Recorded information:
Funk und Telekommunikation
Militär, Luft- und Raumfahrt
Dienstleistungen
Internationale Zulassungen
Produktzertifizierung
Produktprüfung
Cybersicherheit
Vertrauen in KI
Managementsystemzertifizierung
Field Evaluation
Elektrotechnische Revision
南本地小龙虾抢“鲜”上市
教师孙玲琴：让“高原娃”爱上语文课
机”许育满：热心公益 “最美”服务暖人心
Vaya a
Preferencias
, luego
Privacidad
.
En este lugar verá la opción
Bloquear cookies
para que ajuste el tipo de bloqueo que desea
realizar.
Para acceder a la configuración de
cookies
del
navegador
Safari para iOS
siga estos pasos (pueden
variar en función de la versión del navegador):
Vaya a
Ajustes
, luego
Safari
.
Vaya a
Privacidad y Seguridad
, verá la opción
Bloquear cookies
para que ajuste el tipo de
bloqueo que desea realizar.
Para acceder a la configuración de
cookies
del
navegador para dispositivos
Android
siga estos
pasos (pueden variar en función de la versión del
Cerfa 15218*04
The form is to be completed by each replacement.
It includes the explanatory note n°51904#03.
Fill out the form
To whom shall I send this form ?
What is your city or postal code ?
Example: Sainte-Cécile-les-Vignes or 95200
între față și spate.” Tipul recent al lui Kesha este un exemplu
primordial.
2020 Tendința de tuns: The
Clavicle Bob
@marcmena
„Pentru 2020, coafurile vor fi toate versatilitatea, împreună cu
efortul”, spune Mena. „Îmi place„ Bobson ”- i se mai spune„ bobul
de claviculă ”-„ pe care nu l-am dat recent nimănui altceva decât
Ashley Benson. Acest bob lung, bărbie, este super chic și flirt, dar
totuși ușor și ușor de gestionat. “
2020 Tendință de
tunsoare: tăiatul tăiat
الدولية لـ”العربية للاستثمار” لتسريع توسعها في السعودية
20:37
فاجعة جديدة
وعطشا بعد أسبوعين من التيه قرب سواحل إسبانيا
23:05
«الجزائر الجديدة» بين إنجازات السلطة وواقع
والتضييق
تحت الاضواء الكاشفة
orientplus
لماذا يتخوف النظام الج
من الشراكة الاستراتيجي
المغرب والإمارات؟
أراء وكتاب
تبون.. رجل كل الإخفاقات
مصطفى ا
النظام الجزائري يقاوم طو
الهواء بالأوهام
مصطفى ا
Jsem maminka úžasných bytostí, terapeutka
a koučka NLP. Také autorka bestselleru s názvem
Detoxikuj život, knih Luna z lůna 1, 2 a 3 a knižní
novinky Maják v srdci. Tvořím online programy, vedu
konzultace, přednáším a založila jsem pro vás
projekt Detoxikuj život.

--

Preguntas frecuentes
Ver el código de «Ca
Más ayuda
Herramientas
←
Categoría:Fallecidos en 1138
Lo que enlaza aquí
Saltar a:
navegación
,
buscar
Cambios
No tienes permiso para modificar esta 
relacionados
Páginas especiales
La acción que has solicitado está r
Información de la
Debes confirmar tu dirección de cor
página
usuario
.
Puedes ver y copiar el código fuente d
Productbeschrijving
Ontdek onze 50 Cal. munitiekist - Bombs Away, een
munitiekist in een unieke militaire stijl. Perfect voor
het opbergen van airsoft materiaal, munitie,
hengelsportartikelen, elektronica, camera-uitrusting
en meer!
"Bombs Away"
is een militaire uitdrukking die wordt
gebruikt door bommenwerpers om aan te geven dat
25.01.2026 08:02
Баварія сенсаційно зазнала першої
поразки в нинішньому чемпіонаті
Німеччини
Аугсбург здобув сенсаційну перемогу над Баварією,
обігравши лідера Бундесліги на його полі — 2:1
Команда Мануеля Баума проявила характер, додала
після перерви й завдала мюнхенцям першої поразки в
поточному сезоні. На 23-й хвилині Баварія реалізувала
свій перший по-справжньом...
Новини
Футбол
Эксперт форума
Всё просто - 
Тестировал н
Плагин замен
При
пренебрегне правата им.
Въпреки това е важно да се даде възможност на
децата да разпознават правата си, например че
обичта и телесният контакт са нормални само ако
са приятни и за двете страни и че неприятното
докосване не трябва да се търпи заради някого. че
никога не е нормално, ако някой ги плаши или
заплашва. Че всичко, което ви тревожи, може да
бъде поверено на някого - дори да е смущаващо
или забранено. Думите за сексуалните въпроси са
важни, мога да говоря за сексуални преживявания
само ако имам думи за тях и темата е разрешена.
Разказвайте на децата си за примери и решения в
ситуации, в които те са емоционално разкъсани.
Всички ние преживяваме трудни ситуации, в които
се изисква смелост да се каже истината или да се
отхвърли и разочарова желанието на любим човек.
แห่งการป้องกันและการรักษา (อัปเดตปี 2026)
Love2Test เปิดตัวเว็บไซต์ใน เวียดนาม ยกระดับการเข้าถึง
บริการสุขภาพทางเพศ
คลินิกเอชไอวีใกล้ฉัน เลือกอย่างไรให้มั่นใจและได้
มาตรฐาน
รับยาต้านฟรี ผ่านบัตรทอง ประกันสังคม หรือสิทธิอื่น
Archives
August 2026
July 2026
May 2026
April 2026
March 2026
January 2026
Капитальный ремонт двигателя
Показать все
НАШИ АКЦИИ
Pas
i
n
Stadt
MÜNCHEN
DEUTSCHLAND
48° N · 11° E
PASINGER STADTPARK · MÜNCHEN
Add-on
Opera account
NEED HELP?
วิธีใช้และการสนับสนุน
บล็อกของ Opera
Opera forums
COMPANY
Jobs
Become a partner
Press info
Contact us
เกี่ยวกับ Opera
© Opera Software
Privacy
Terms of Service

* * *

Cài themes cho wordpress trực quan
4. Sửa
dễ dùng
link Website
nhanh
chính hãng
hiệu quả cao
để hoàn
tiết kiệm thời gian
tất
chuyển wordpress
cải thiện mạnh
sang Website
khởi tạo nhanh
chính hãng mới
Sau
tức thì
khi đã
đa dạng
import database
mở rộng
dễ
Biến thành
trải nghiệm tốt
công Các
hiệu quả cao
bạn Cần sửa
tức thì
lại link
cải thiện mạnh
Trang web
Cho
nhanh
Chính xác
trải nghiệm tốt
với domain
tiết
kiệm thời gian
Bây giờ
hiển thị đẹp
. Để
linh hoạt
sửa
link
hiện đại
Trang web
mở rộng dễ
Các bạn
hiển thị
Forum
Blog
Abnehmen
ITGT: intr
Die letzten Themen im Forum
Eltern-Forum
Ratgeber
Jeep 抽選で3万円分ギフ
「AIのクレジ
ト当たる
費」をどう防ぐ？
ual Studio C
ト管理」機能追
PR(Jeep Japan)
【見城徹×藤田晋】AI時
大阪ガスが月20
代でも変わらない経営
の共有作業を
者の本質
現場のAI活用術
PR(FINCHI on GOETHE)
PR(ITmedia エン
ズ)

Activity:
Using the listing above, copy exactly the line that contains "обичта и телесният", the line that contains "важни, мога да", and each line that falls between them.

Your solution:
обичта и телесният контакт са нормални само ако
са приятни и за двете страни и че неприятното
докосване не трябва да се търпи заради някого. че
никога не е нормално, ако някой ги плаши или
заплашва. Че всичко, което ви тревожи, може да
бъде поверено на някого - дори да е смущаващо
или забранено. Думите за сексуалните въпроси са
важни, мога да говоря за сексуални преживявания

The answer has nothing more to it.